Das Kapitel über diese Zeit ist nur eines von insgesamt 99 aus dem neu erschienenen Buch "Runde Geschichte - Europa in 99 Münz-Episoden" aus dem Verlag Nünnerich-Asmus. Ein Buch, das die Botschaften entschlüsselt, die uns Münzen über den reinen Zahlwert hinaus senden. Denn die Autoren der einzelnen Kapitel (im genannten Beispiel der Archäologe Stefan Kötz) verstehen es besser als so mancher dicke Geschichtsschmöker, die Infos über Münzenbeispiele mit dem jeweiligen historischen Kontext zu verknüpfen. Auf nur wenigen Seiten erfährt der Leser das Wichtigste über die betreffende Zeit, über Entwicklungen, Wendepunkte und Umbrüche. So wendet sich das Buch nicht nur an Numismatiker und Sammler, die über die vielen Details zu den einzelnen Münzen ihre helle Freude haben werden, sondern auch an Historiker und Geschichtsinteressierte, die diesen Aspekt der Entschlüsselung einer uns Europäern vertrauten Bilder- und Symbolsprache zu schätzen wissen.

Die 99 abgebildeten Münzen werden auf fast 300 Seiten gleichsam zum Sprechen gebracht und spannen so den Bogen vom Beginn der Münzprägung vor über 2500 Jahren bis hin zum Euro. Unmöglich zu sagen, welches Kapitel nun das wichtigste ist: das persische Weltreich und sein Einfluss auf Europa, die Olympischen Spiele, die Kelten und Etrusker, die vielen Facetten der römischen Antike, Karl der Große und das abendländische Kaisertum, die Kunst der Romanik, die Araber in Spanien, die Renaissance, Absolutismus, Napoleon oder die Europäische Union?
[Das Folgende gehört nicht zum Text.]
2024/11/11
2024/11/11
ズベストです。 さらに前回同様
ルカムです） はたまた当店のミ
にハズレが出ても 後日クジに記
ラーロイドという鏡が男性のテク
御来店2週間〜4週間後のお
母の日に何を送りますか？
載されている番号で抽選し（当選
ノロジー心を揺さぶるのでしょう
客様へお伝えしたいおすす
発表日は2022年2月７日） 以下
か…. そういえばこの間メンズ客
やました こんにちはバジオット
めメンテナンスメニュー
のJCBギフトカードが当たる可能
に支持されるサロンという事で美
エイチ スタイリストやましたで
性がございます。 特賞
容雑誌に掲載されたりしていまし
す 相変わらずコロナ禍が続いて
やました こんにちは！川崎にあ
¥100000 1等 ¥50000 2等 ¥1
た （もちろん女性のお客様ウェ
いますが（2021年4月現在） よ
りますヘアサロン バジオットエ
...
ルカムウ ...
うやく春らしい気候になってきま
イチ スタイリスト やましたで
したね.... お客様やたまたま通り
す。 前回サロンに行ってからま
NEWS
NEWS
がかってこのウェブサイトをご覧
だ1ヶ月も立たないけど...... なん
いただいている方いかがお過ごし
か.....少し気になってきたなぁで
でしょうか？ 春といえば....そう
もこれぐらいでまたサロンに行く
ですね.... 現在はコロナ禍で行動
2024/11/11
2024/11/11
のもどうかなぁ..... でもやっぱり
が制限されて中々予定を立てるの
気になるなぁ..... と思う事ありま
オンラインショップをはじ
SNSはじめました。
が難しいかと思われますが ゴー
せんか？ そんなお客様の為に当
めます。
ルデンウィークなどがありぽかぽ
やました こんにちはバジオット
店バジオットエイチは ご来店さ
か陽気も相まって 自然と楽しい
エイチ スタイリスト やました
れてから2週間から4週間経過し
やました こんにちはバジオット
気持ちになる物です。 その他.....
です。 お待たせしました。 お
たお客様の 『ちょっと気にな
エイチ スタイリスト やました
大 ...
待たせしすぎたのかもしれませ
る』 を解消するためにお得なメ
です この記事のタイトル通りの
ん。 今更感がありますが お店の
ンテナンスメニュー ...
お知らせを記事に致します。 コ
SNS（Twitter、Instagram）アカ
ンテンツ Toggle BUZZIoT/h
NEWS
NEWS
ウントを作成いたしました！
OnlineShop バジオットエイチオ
Manches mutet wohl den Laien völlig fremd, bisweilen kurios an: neben dem Eine-Billion-Mark-Stück etwa der "Brüning-Taler", ein Vier-Pfennig-Stück von 1932, das den Deutschen nach dem Börsencrash von 1929 das Sparen lehren sollte. Das Ein-Kopeken-Stück aus dem Ersten Weltkrieg mit deutschen und kyrillischen Buchstaben aus dem kaiserlichen Besatzungsgebiet an der Ostfront oder das gleichzeitig geprägte goldene 15-Rupien-Stück mit kaiserlichem Adler auf der einen und einem Elefanten auf der anderen Seite: Die Münze wurde in der früheren Kolonie Deutsch-Ostafrika geprägt. Die Reihe ließe sich fortsetzen und lässt erfreulicherweise dem Leser die Entscheidung, was und wie viel er gerade auswählt. Informativ und unterhaltsam ist jedes Kapitel.
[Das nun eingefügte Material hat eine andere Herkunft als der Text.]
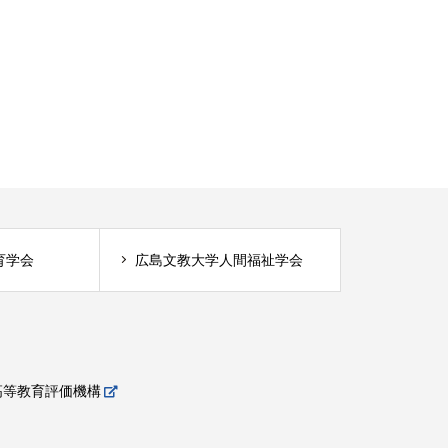
育学会
広島文教大学人間福祉学会
高等教育評価機構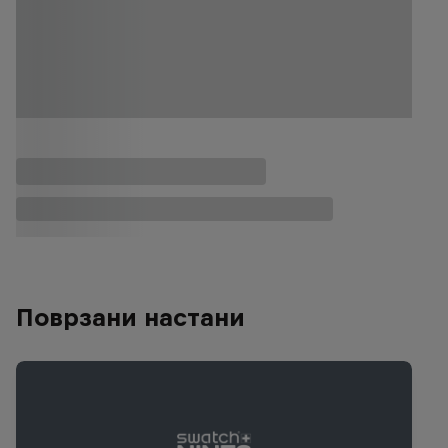
Поврзани настани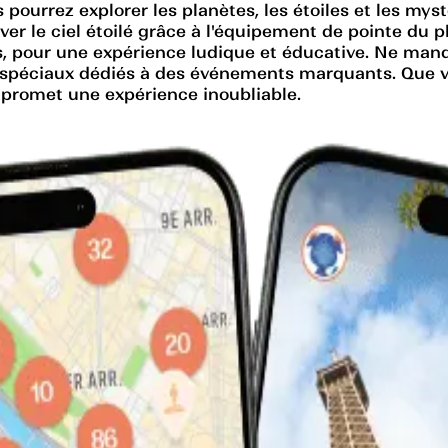
s pourrez explorer les planètes, les étoiles et les my
er le ciel étoilé grâce à l'équipement de pointe du p
s, pour une expérience ludique et éducative. Ne manq
s spéciaux dédiés à des événements marquants. Que
 promet une expérience inoubliable.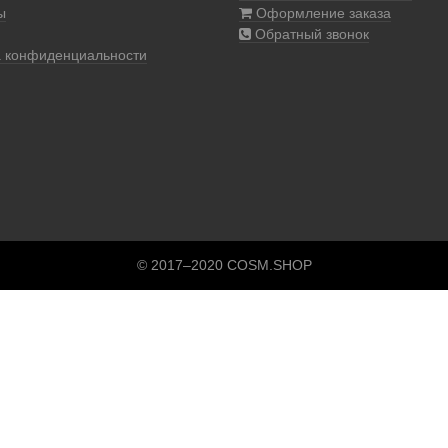
ы
Оформление заказа
Обратный звонок
а конфиденциальности
© 2017–2020 COSM.SHOP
Gemeinsam mit dem renommierten Nünnerich-Asmus-Verlag präsentiert das Kelten- und Römermuseum Manching am Dienstag, 22. September, ab 18 Uhr das neue Buch, worin zahlreiche Expertinnen und Experten aus dem In- und Ausland jeweils eine Münze in den Fokus rücken. Zur Veranstaltung in Manching erscheinen die Herausgeber und Autoren Florian Haymann, Stefan Kötz und der Ingolstädter Archäologe David Biedermann, der die beiden Kapitel über Bürgerkriege in der späten römischen Republik und die Revolution in Russland 1917 beigetragen hat. Unter dem Vortragstitel "Geldgeschichte(n): Münzen erzählen vom Werden Europas" stellen sie ausgewählte Kapitel aus ihrem Buch vor - von einer sogenannten Elektronmünze des 7. Jahrhunderts v. Chr. aus dem westlichen Kleinasien über Münzen der Römischen Republik mit politischen Motiven bis hin zu einer Zwei-Euro-Münze aus dem Jahr 2019. Aber auch die Kelten kommen nicht zu kurz: So prägte der Stamm der Boier Goldmünzen, die teils mit Fabelwesen geschmückt sind, etwa dem Rolltier, einer Mischung aus Drache, Schlange und Skorpion.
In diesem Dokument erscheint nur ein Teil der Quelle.